## Task description
Images are to be omitted, and the rest of the records reproduced exactly.

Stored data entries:
________________________
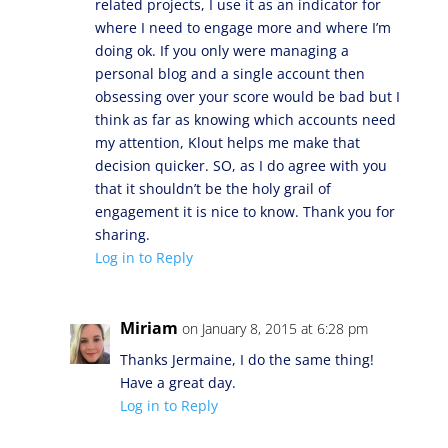
related projects, I use it as an indicator for
where I need to engage more and where I’m
doing ok. If you only were managing a
personal blog and a single account then
obsessing over your score would be bad but I
think as far as knowing which accounts need
my attention, Klout helps me make that
decision quicker. SO, as I do agree with you
that it shouldn’t be the holy grail of
engagement it is nice to know. Thank you for
sharing.
Log in to Reply
Miriam
on January 8, 2015 at 6:28 pm
Thanks Jermaine, I do the same thing!
Have a great day.
Log in to Reply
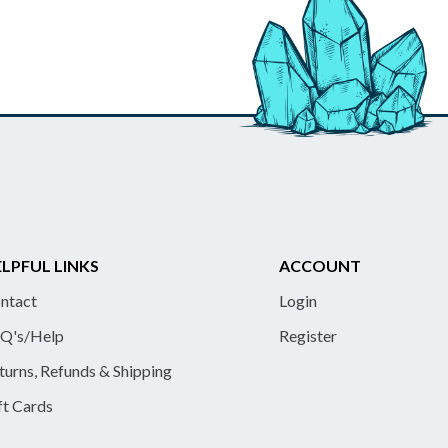
LPFUL LINKS
ACCOUNT
ntact
Login
Q's/Help
Register
turns, Refunds & Shipping
ft Cards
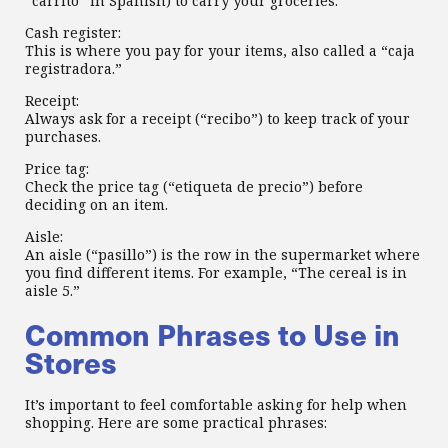
“carrito” in Spanish) to carry your groceries.
Cash register:
This is where you pay for your items, also called a “caja
registradora.”
Receipt:
Always ask for a receipt (“recibo”) to keep track of your
purchases.
Price tag:
Check the price tag (“etiqueta de precio”) before
deciding on an item.
Aisle:
An aisle (“pasillo”) is the row in the supermarket where
you find different items. For example, “The cereal is in
aisle 5.”
Common Phrases to Use in
Stores
It’s important to feel comfortable asking for help when
shopping. Here are some practical phrases:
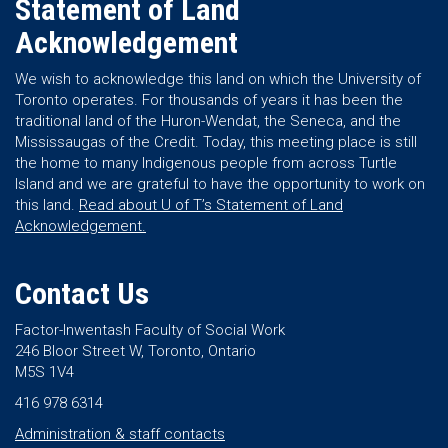
Statement of Land
Acknowledgement
We wish to acknowledge this land on which the University of
Toronto operates. For thousands of years it has been the
traditional land of the Huron-Wendat, the Seneca, and the
Mississaugas of the Credit. Today, this meeting place is still
the home to many Indigenous people from across Turtle
Island and we are grateful to have the opportunity to work on
this land.
Read about U of T’s Statement of Land
Acknowledgement.
Contact Us
Factor-Inwentash Faculty of Social Work
246 Bloor Street W, Toronto, Ontario
M5S 1V4
416 978 6314
Administration & staff contacts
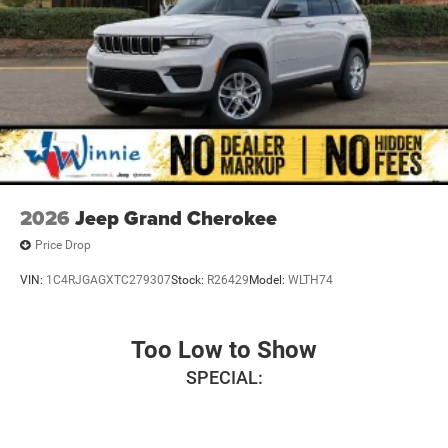
2026
Jeep Grand Cherokee
Price Drop
VIN:
1C4RJGAGXTC279307
Stock:
R26429
Model:
WLTH74
Too Low to Show
SPECIAL:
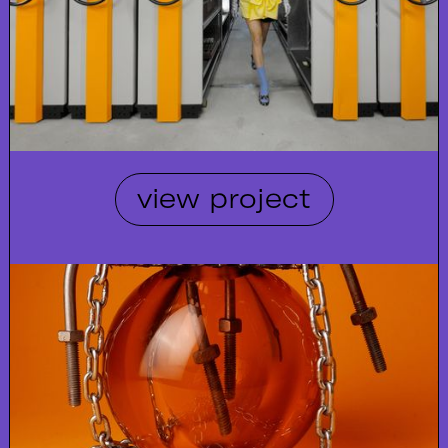
view project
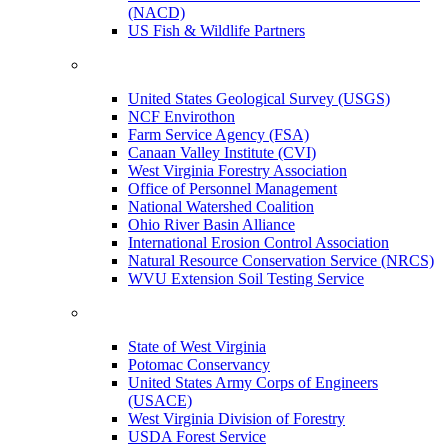
(NACD)
US Fish & Wildlife Partners
United States Geological Survey (USGS)
NCF Envirothon
Farm Service Agency (FSA)
Canaan Valley Institute (CVI)
West Virginia Forestry Association
Office of Personnel Management
National Watershed Coalition
Ohio River Basin Alliance
International Erosion Control Association
Natural Resource Conservation Service (NRCS)
WVU Extension Soil Testing Service
State of West Virginia
Potomac Conservancy
United States Army Corps of Engineers
(USACE)
West Virginia Division of Forestry
USDA Forest Service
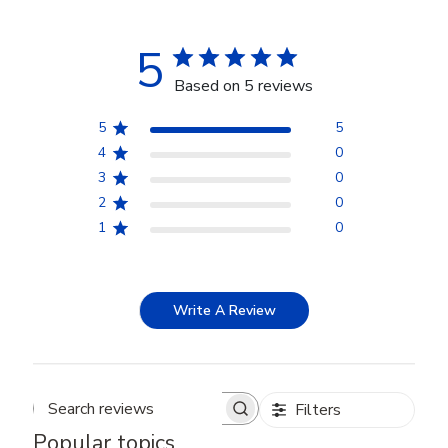
5
Based on 5 reviews
5
5
4
0
3
0
2
0
1
0
Write A Review
Filters
Search reviews
Popular topics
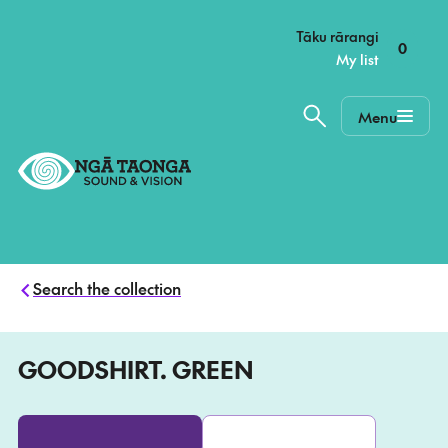
–
Tāku rārangi
0
My list
Menu
Home,
Ngā
Taonga
Search the collection
GOODSHIRT. GREEN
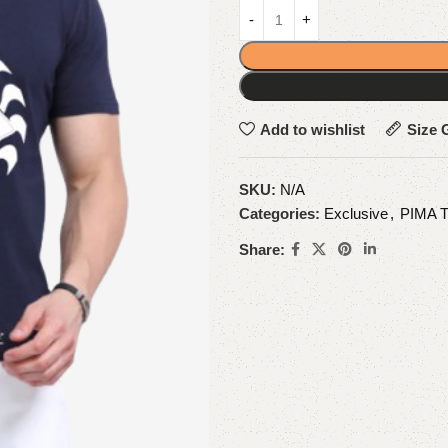
Add to wishlist
Size 
SKU:
N/A
Categories:
Exclusive
,
PIMA 
Share:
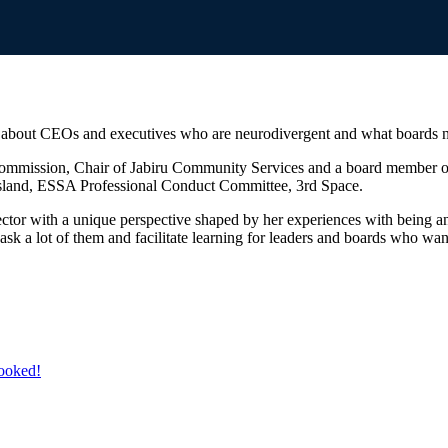
about CEOs and executives who are neurodivergent and what boards nee
 Commission, Chair of Jabiru Community Services and a board member of
nsland, ESSA Professional Conduct Committee, 3rd Space.
director with a unique perspective shaped by her experiences with being
s ask a lot of them and facilitate learning for leaders and boards who wan
booked!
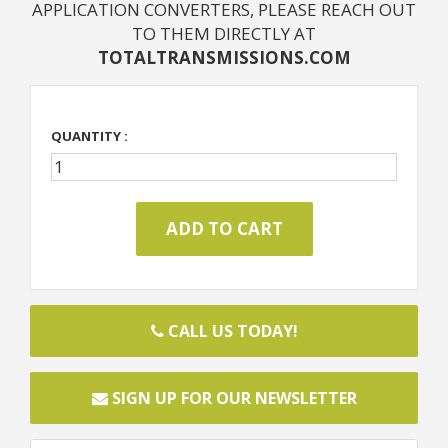
APPLICATION CONVERTERS, PLEASE REACH OUT
TO THEM DIRECTLY AT
TOTALTRANSMISSIONS.COM
QUANTITY :
CALL US TODAY!
SIGN UP FOR OUR NEWSLETTER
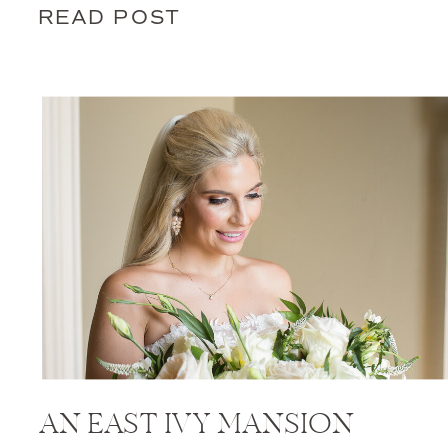
READ POST
AN EAST IVY MANSION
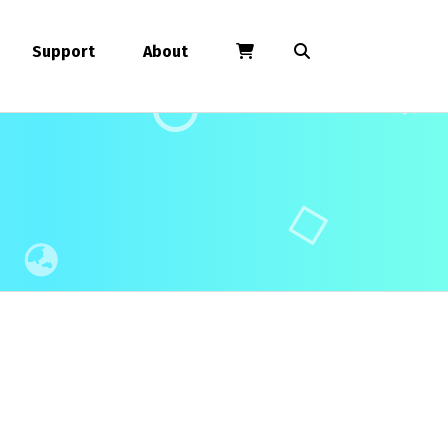
Support
About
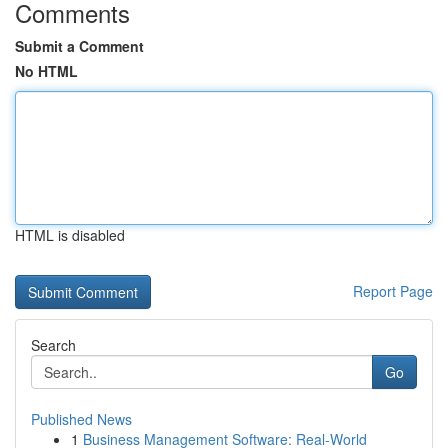
Comments
Submit a Comment
No HTML
HTML is disabled
Report Page
Search
Go
Published News
1
Business Management Software: Real-World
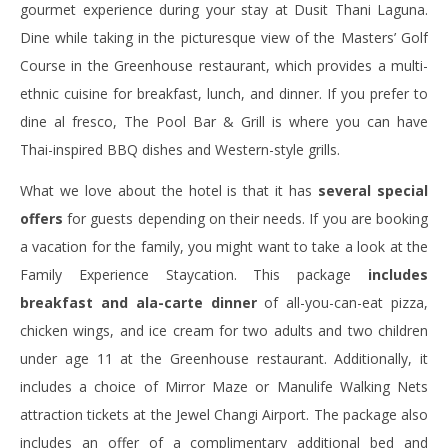
gourmet experience during your stay at Dusit Thani Laguna.
Dine while taking in the picturesque view of the Masters’ Golf
Course in the Greenhouse restaurant, which provides a multi-
ethnic cuisine for breakfast, lunch, and dinner. If you prefer to
dine al fresco, The Pool Bar & Grill is where you can have
Thai-inspired BBQ dishes and Western-style grills.
What we love about the hotel is that it has
several special
offers
for guests depending on their needs. If you are booking
a vacation for the family, you might want to take a look at the
Family Experience Staycation. This package
includes
breakfast and ala-carte dinner
of all-you-can-eat pizza,
chicken wings, and ice cream for two adults and two children
under age 11 at the Greenhouse restaurant. Additionally, it
includes a choice of Mirror Maze or Manulife Walking Nets
attraction tickets at the Jewel Changi Airport. The package also
includes an offer of a complimentary additional bed and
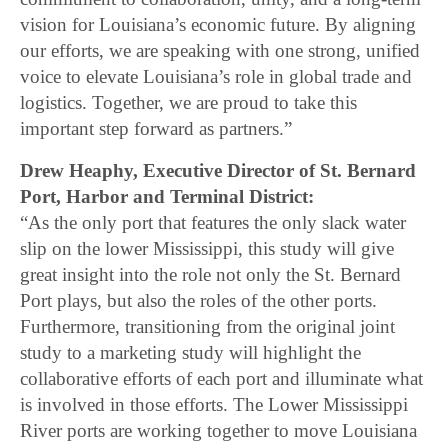
vision for Louisiana’s economic future. By aligning
our efforts, we are speaking with one strong, unified
voice to elevate Louisiana’s role in global trade and
logistics. Together, we are proud to take this
important step forward as partners.”
Drew Heaphy, Executive Director of St. Bernard
Port, Harbor and Terminal District:
“As the only port that features the only slack water
slip on the lower Mississippi, this study will give
great insight into the role not only the St. Bernard
Port plays, but also the roles of the other ports.
Furthermore, transitioning from the original joint
study to a marketing study will highlight the
collaborative efforts of each port and illuminate what
is involved in those efforts. The Lower Mississippi
River ports are working together to move Louisiana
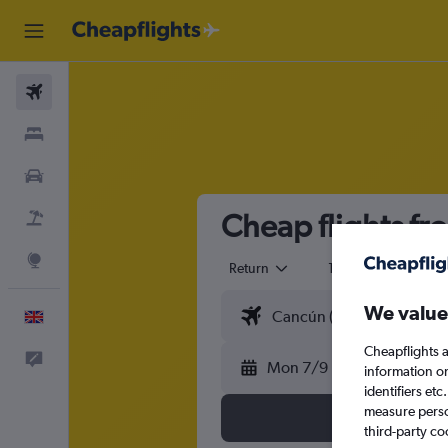
Flights
Stays
Cars
Cheap flights f
Flight+Hotel
Explore
Return
1 adult
Eco
We value
English
Cheapflights a
Feedback
Mon 7/9
information o
identifiers et
measure person
third-party co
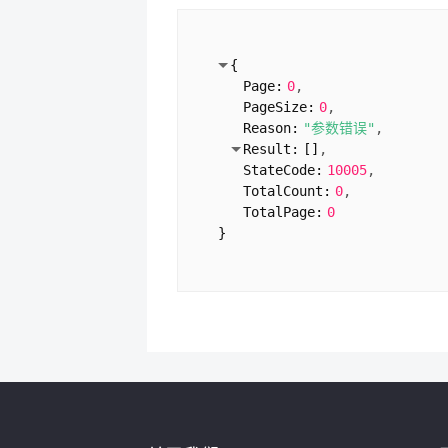
ContentTypeName:
"药品
}
1:
{
{
Domain:
"rxys.com"
Page:
0
SiteLicense:
"闽ICP备13
PageSize:
0
CompanyType:
"企业"
Reason:
"参数错误"
ServiceLicence:
"闽ICP备
Result:
[
]
UnitName:
"厦门沃鸿信息
StateCode:
10005
VerifyTime:
"2024-02-0
TotalCount:
0
ContentTypeName:
""
TotalPage:
0
}
}
2:
{
Domain:
"jiankangzhush
SiteLicense:
"闽ICP备13
CompanyType:
"企业"
ServiceLicence:
"闽ICP备
UnitName:
"厦门沃鸿信息
VerifyTime:
"2017-10-1
ContentTypeName:
""
}
3:
{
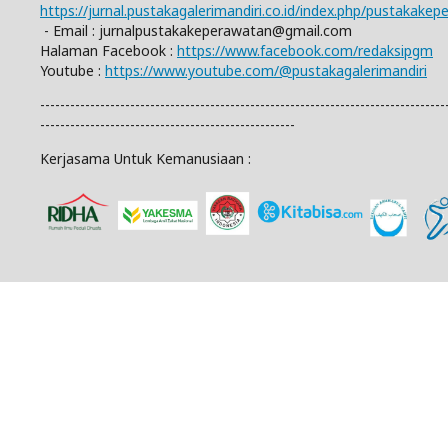
https://jurnal.pustakagalerimandiri.co.id/index.php/pustakake
- Email :
jurnalpustakakeperawatan@gmail.com
Halaman Facebook :
https://www.facebook.com/redaksipgm
Youtube :
https://www.youtube.com/@pustakagalerimandiri
---------------------------------------------------------------------------------
---------------------------------------------------
Kerjasama Untuk Kemanusiaan :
________________________
## Result of the task
related projects, I use it as an indicator for
where I need to engage more and where I’m
doing ok. If you only were managing a
personal blog and a single account then
obsessing over your score would be bad but I
think as far as knowing which accounts need
my attention, Klout helps me make that
decision quicker. SO, as I do agree with you
that it shouldn’t be the holy grail of
engagement it is nice to know. Thank you for
sharing.
Log in to Reply
Miriam
on January 8, 2015 at 6:28 pm
Thanks Jermaine, I do the same thing!
Have a great day.
Log in to Reply
LPFUL LINKS
ACCOUNT
ntact
Login
Q's/Help
Register
turns, Refunds & Shipping
ft Cards
“carrito” in Spanish) to carry your groceries.
Cash register:
This is where you pay for your items, also called a “caja
registradora.”
Receipt:
Always ask for a receipt (“recibo”) to keep track of your
purchases.
Price tag:
Check the price tag (“etiqueta de precio”) before
deciding on an item.
Aisle:
An aisle (“pasillo”) is the row in the supermarket where
you find different items. For example, “The cereal is in
aisle 5.”
Common Phrases to Use in
Stores
It’s important to feel comfortable asking for help when
shopping. Here are some practical phrases:
Statement of Land
Acknowledgement
We wish to acknowledge this land on which the University of
Toronto operates. For thousands of years it has been the
traditional land of the Huron-Wendat, the Seneca, and the
Mississaugas of the Credit. Today, this meeting place is still
the home to many Indigenous people from across Turtle
Island and we are grateful to have the opportunity to work on
this land.
Read about U of T’s Statement of Land
Acknowledgement.
Contact Us
Factor-Inwentash Faculty of Social Work
246 Bloor Street W, Toronto, Ontario
M5S 1V4
416 978 6314
Administration & staff contacts
2026
Jeep Grand Cherokee
Price Drop
VIN:
1C4RJGAGXTC279307
Stock:
R26429
Model:
WLTH74
Too Low to Show
SPECIAL:
view project
(NACD)
US Fish & Wildlife Partners
United States Geological Survey (USGS)
NCF Envirothon
Farm Service Agency (FSA)
Canaan Valley Institute (CVI)
West Virginia Forestry Association
Office of Personnel Management
National Watershed Coalition
Ohio River Basin Alliance
International Erosion Control Association
Natural Resource Conservation Service (NRCS)
WVU Extension Soil Testing Service
State of West Virginia
Potomac Conservancy
United States Army Corps of Engineers
(USACE)
West Virginia Division of Forestry
USDA Forest Service
5
Based on 5 reviews
5
5
4
0
3
0
2
0
1
0
Write A Review
Filters
Search reviews
Popular topics
–
Tāku rārangi
0
My list
Menu
Home,
Ngā
Taonga
Search the collection
GOODSHIRT. GREEN
Add to wishlist
Size 
SKU:
N/A
Categories:
Exclusive
,
PIMA 
Share:
about CEOs and executives who are neurodivergent and what boards nee
 Commission, Chair of Jabiru Community Services and a board member of
nsland, ESSA Professional Conduct Committee, 3rd Space.
director with a unique perspective shaped by her experiences with being
s ask a lot of them and facilitate learning for leaders and boards who wan
booked!
APPLICATION CONVERTERS, PLEASE REACH OUT
TO THEM DIRECTLY AT
TOTALTRANSMISSIONS.COM
QUANTITY :
CALL US TODAY!
SIGN UP FOR OUR NEWSLETTER
READ POST
AN EAST IVY MANSION
Support
About
Comments
Submit a Comment
No HTML
HTML is disabled
Report Page
Search
Go
Published News
1
Business Management Software: Real-World
gourmet experience during your stay at Dusit Thani Laguna.
Dine while taking in the picturesque view of the Masters’ Golf
Course in the Greenhouse restaurant, which provides a multi-
ethnic cuisine for breakfast, lunch, and dinner. If you prefer to
dine al fresco, The Pool Bar & Grill is where you can have
Thai-inspired BBQ dishes and Western-style grills.
What we love about the hotel is that it has
several special
offers
for guests depending on their needs. If you are booking
a vacation for the family, you might want to take a look at the
Family Experience Staycation. This package
includes
breakfast and ala-carte dinner
of all-you-can-eat pizza,
chicken wings, and ice cream for two adults and two children
under age 11 at the Greenhouse restaurant. Additionally, it
includes a choice of Mirror Maze or Manulife Walking Nets
attraction tickets at the Jewel Changi Airport. The package also
includes an offer of a complimentary additional bed and
vision for Louisiana’s economic future. By aligning
our efforts, we are speaking with one strong, unified
voice to elevate Louisiana’s role in global trade and
logistics. Together, we are proud to take this
important step forward as partners.”
Drew Heaphy, Executive Director of St. Bernard
Port, Harbor and Terminal District:
“As the only port that features the only slack water
slip on the lower Mississippi, this study will give
great insight into the role not only the St. Bernard
Port plays, but also the roles of the other ports.
Furthermore, transitioning from the original joint
study to a marketing study will highlight the
collaborative efforts of each port and illuminate what
is involved in those efforts. The Lower Mississippi
River ports are working together to move Louisiana
Flights
Stays
Cars
Cheap flights f
Flight+Hotel
Explore
Return
1 adult
Eco
We value
English
Cheapflights a
Feedback
Mon 7/9
information o
identifiers et
measure person
third-party co
ContentTypeName:
"药品
}
1:
{
{
Domain:
"rxys.com"
Page:
0
SiteLicense:
"闽ICP备13
PageSize:
0
CompanyType:
"企业"
Reason:
"参数错误"
ServiceLicence:
"闽ICP备
Result:
[
]
UnitName:
"厦门沃鸿信息
StateCode:
10005
VerifyTime:
"2024-02-0
TotalCount:
0
ContentTypeName:
""
TotalPage:
0
}
}
2:
{
Domain:
"jiankangzhush
SiteLicense:
"闽ICP备13
CompanyType:
"企业"
ServiceLicence:
"闽ICP备
UnitName:
"厦门沃鸿信息
VerifyTime:
"2017-10-1
ContentTypeName:
""
}
3:
{
https://jurnal.pustakagalerimandiri.co.id/index.php/pustakake
- Email :
jurnalpustakakeperawatan@gmail.com
Halaman Facebook :
https://www.facebook.com/redaksipgm
Youtube :
https://www.youtube.com/@pustakagalerimandiri
---------------------------------------------------------------------------------
---------------------------------------------------
Kerjasama Untuk Kemanusiaan :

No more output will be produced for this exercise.